PROBLEM
From the entries below, reproduce exactly the line containing "Office & School", the line containing "Supported by a", and every line in between, with nothing added.

BEGIN SUPPLIED MATERIAL

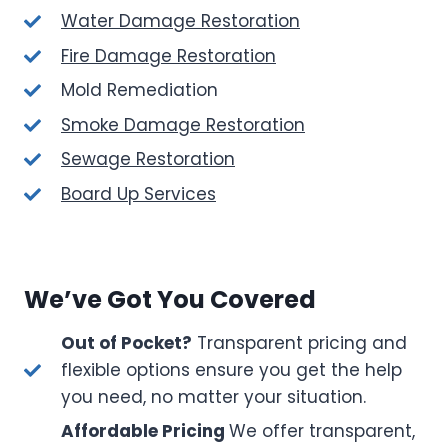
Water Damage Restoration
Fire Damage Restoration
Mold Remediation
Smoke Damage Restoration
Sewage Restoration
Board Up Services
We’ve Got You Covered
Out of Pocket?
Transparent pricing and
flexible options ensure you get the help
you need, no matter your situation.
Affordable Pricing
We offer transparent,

END SUPPLIED MATERIAL
BEGIN SUPPLIED MATERIAL

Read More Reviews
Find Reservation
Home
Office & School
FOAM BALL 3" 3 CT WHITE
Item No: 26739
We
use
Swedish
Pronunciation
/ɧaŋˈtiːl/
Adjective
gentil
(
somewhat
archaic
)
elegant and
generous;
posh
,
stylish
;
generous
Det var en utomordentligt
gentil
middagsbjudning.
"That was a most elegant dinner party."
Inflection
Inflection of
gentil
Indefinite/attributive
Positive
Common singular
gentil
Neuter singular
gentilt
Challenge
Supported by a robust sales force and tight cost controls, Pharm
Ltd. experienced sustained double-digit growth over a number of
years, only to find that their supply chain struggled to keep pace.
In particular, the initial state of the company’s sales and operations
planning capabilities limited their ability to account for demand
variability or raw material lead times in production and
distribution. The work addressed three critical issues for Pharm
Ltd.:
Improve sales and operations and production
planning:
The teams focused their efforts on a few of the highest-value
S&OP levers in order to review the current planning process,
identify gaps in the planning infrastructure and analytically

END SUPPLIED MATERIAL

OUTPUT OF THE TASK
Office & School
FOAM BALL 3" 3 CT WHITE
Item No: 26739
We
use
Swedish
Pronunciation
/ɧaŋˈtiːl/
Adjective
gentil
(
somewhat
archaic
)
elegant and
generous;
posh
,
stylish
;
generous
Det var en utomordentligt
gentil
middagsbjudning.
"That was a most elegant dinner party."
Inflection
Inflection of
gentil
Indefinite/attributive
Positive
Common singular
gentil
Neuter singular
gentilt
Challenge
Supported by a robust sales force and tight cost controls, Pharm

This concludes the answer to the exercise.